Simple garbage collector for easy batch processing with Doctrine ORM.

  • git clone https://klva.cz/src/php/batchtrine.git
  • Hello world. a532fa4, 18 Feb 2024
    src/
    tests/
    .editorconfig
    .gitattributes
    .gitignore
    composer.json
    LICENSE
    phpbench.json
    README.md

    Simple garbage collector for easy batch processing with Doctrine ORM.

    Installation

    composer require adawolfa/batchtrine
    

    Usage

    The GC works by copying the identity map from the Unit of Work at the start of each batch and later selectively detaching all the entities that weren't previously part of it. Such entities shouldn't generally be used outside the scope of the batch.

    This is supposed to solve the problem with EntityManager::clear(), which renders all the existing references to entities throughout the application invalid, and it's much more straightforward than detaching entities manually.

    Single batch

    The batch() method runs the supplied callback, forwards its return value and detaches all entities that have been loaded or created during its execution.

    $gc = new Adawolfa\Batchtrine\GC($em);
    
    $a = $em->getRepository(Entity::class)->findBy(['code' => 'a']);
    
    $b = $gc->batch(function () use ($em): Entity {
    	return $em->getRepository(Entity::class)->findBy(['code' => 'b']);
    });
    
    $em->contains($a); // true
    $em->contains($b); // false - entity is detached
    

    Iterator

    The iterate() method returns a proxy iterator which periodically performs the GC cycle after set number of iterations ($interval).

    $a = $em->getRepository(Entity::class)->findBy(['code' => 'a']);
    
    foreach ($gc->iterate($ids) as $id) {
    	$entity = $em->getRepository(Entity::class)->find($id);
    	assert($a !== $entity);
    	// ...
    }
    
    $em->contains($a);      // true
    $em->contains($entity); // false
    

    Pagination

    The paginate() method is useful for traversing through a large result set Doctrine\ORM\Query.
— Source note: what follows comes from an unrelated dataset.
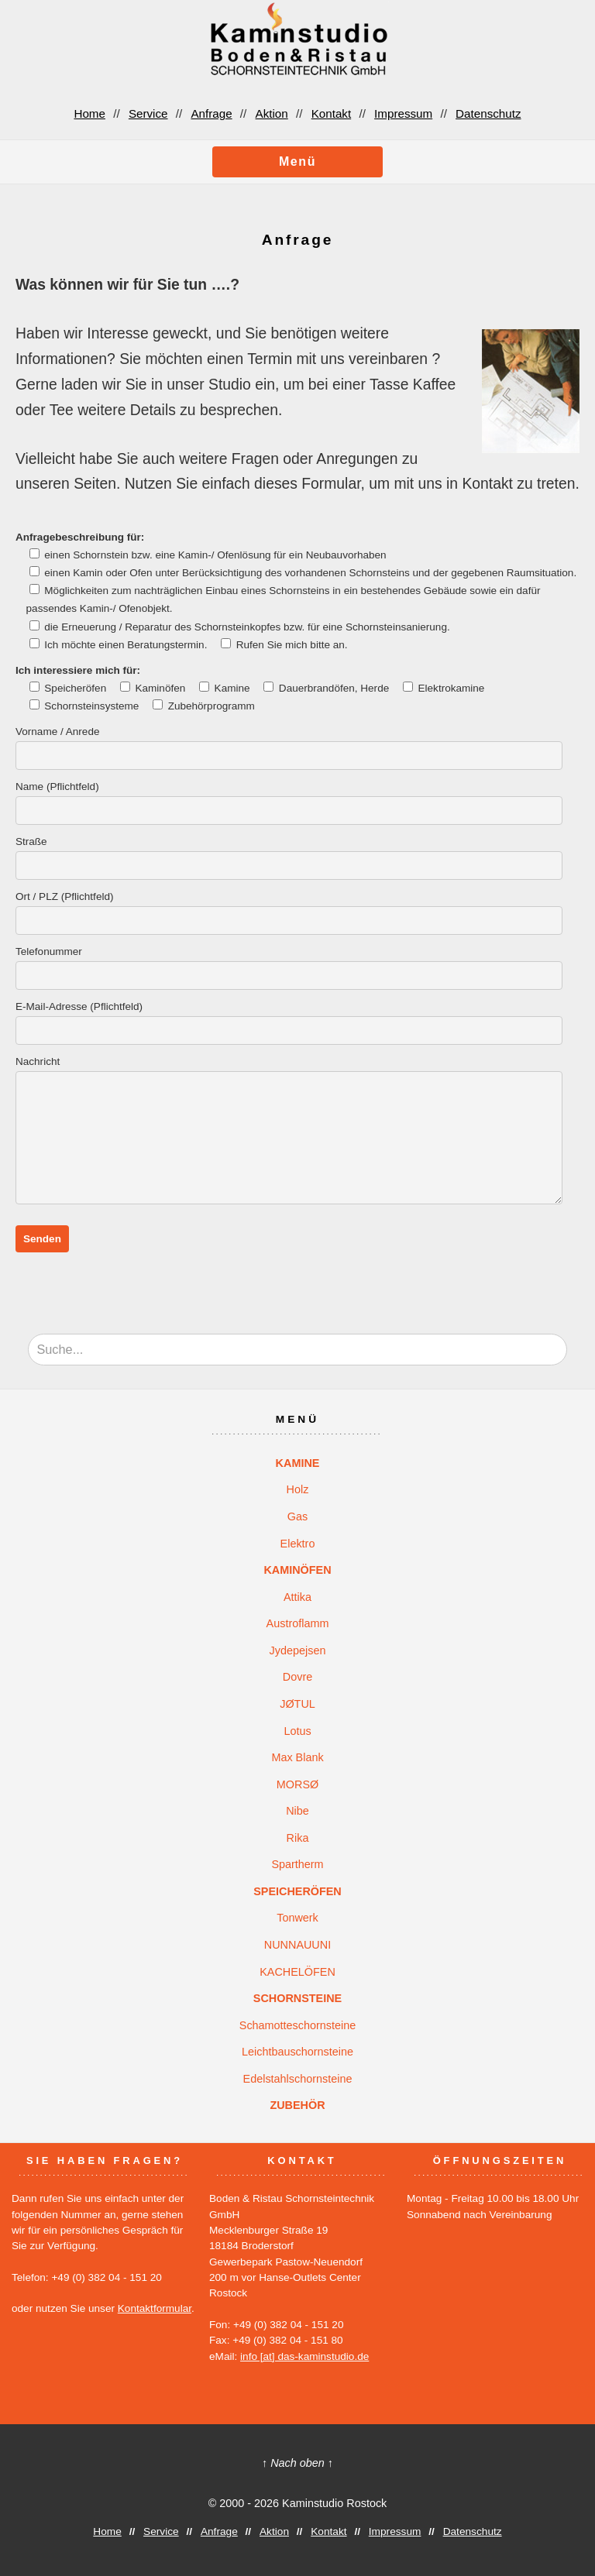 Image resolution: width=595 pixels, height=2576 pixels. Describe the element at coordinates (298, 1838) in the screenshot. I see `Rika` at that location.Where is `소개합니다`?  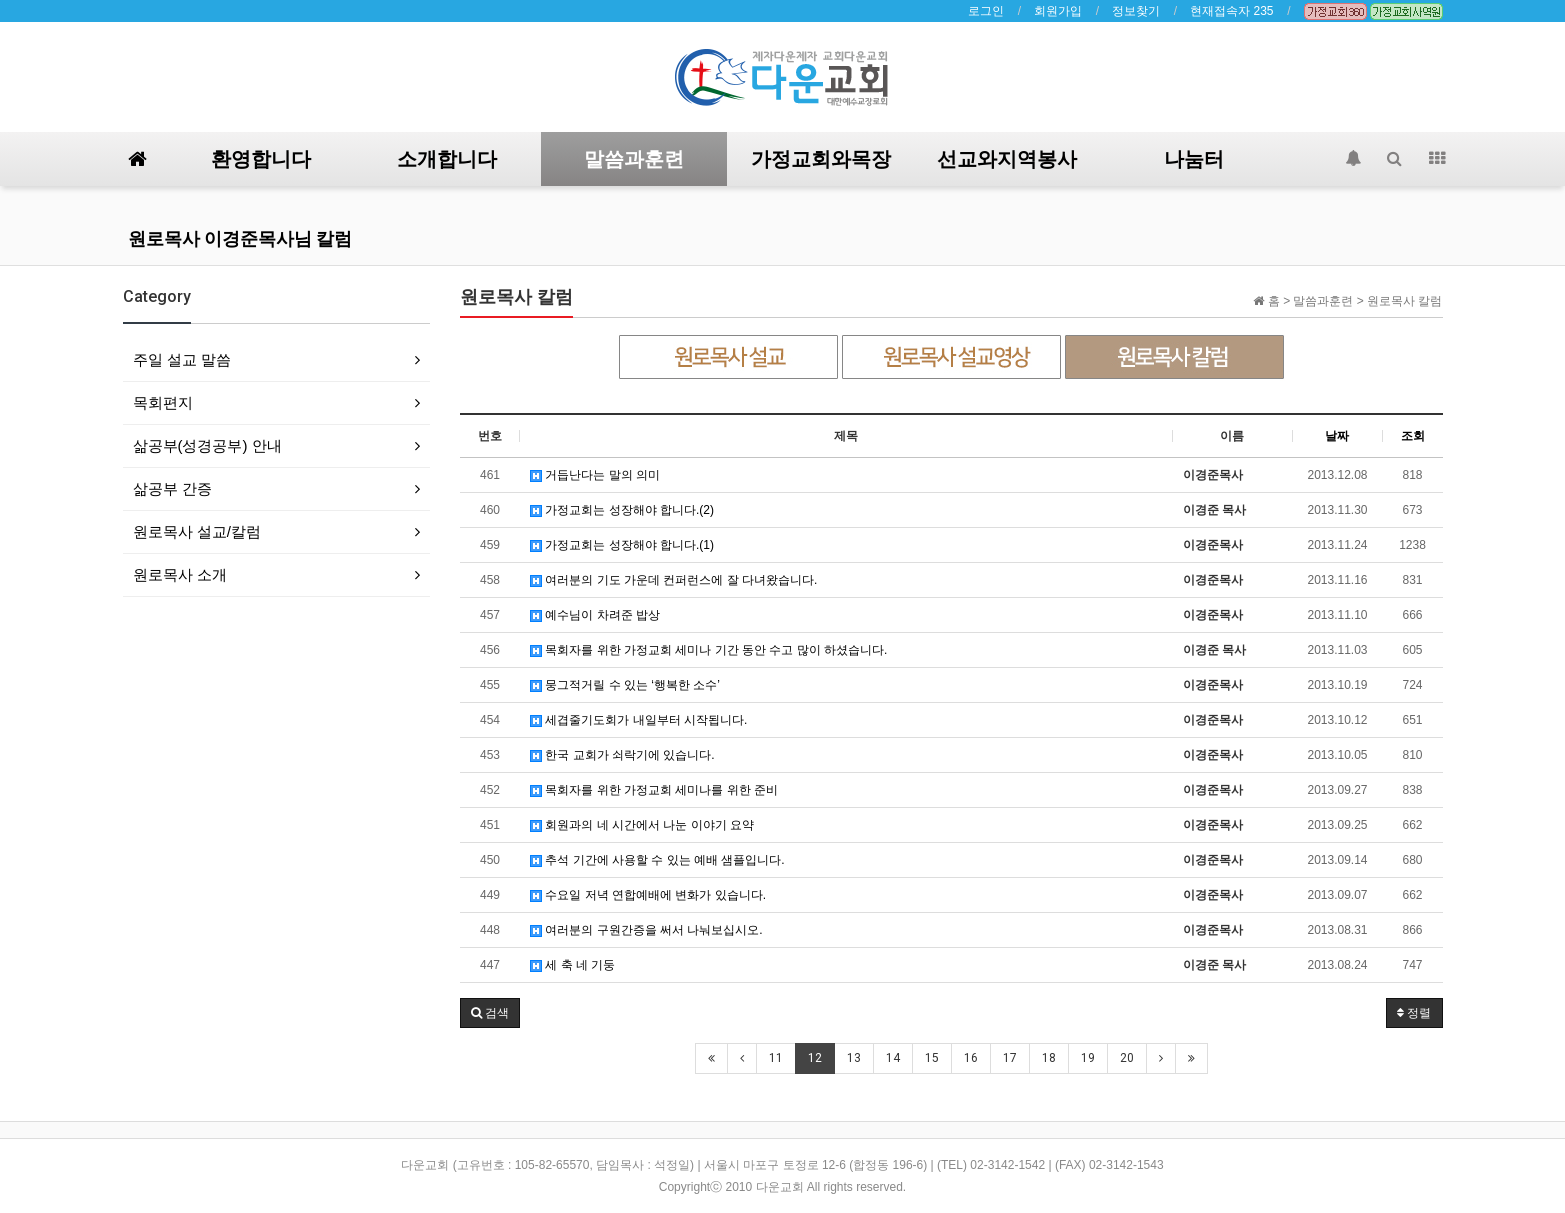 소개합니다 is located at coordinates (447, 159).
The results are obtained by executing the query repeatedly with a smaller limit ($interval) and increasing offset. The GC cycle happens every time before a new result page is fetched.

    $a = $em->getRepository(Entity::class)->findBy(['code' => 'a']);
    
    $query = $em->createQueryBuilder()
    	->select('e')
    	->from(Entity::class, 'e')
    	->getQuery();
    
    foreach ($gc->paginate($query) as $entity) {
    	assert($a !== $entity);
    	// ...
    }
    
    $em->contains($a);      // true
    $em->contains($entity); // false
    

    For frequently changing data, you should use search-after approach instead.

    $query = $em->createQueryBuilder()
    	->select('e')
    	->from(Entity::class, 'e')
    	->where('e.id > :id')
    	->orderBy('e.id')
    	->getQuery();
    
    $after = function (Query $query, ?Entity $last): void {
    	$query->setParameter('id', $last?->id ?? 0);
    };
    
    foreach ($gc->paginate($query, after: $after) as $entity) {
    	assert($a !== $entity);
    	// ...
    }